_Task inputs_:
*** Begin section ***

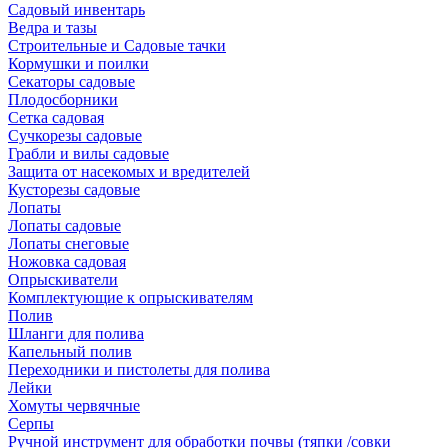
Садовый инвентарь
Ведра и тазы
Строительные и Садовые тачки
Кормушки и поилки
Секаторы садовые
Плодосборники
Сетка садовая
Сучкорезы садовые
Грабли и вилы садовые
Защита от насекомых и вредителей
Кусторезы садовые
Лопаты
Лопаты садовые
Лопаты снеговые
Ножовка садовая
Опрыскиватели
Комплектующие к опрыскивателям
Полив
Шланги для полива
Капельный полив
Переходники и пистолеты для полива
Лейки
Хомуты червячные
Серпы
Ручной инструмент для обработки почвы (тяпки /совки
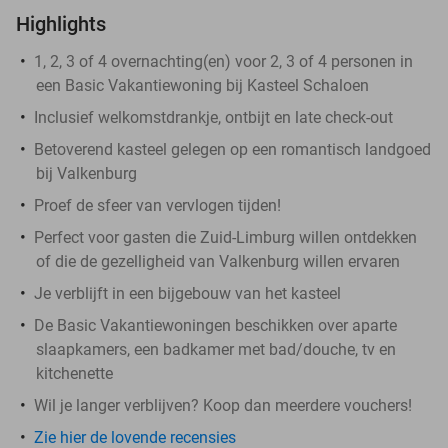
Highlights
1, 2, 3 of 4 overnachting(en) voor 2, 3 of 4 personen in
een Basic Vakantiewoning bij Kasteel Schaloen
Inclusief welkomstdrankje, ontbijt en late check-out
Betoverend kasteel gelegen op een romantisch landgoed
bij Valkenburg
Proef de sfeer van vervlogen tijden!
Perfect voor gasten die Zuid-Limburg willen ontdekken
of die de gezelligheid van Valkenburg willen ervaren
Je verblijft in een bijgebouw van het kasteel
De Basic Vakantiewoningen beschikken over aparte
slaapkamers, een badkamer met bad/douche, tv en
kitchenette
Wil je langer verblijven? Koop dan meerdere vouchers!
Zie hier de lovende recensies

*** End section ***
*** Begin section ***

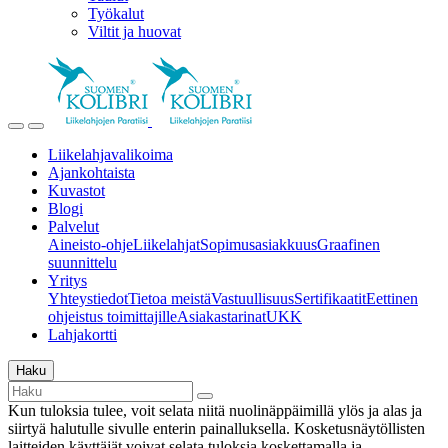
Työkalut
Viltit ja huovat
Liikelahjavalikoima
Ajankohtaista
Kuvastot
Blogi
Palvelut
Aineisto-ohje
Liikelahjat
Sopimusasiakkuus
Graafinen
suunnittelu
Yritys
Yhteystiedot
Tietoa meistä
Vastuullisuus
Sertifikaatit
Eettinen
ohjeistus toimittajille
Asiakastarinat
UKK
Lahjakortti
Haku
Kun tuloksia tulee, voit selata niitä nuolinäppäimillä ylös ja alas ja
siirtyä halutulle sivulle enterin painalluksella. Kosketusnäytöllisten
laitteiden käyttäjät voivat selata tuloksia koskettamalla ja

*** End section ***

_To do_: When copying from the data above, begin at the line containing "Комплектующие к опрыскивателям" and end at the line containing "Zie hier de lovende recensies"; return those lines exactly and leave all pictures behind.

_Solved problem_:
Комплектующие к опрыскивателям
Полив
Шланги для полива
Капельный полив
Переходники и пистолеты для полива
Лейки
Хомуты червячные
Серпы
Ручной инструмент для обработки почвы (тяпки /совки
Highlights
1, 2, 3 of 4 overnachting(en) voor 2, 3 of 4 personen in
een Basic Vakantiewoning bij Kasteel Schaloen
Inclusief welkomstdrankje, ontbijt en late check-out
Betoverend kasteel gelegen op een romantisch landgoed
bij Valkenburg
Proef de sfeer van vervlogen tijden!
Perfect voor gasten die Zuid-Limburg willen ontdekken
of die de gezelligheid van Valkenburg willen ervaren
Je verblijft in een bijgebouw van het kasteel
De Basic Vakantiewoningen beschikken over aparte
slaapkamers, een badkamer met bad/douche, tv en
kitchenette
Wil je langer verblijven? Koop dan meerdere vouchers!
Zie hier de lovende recensies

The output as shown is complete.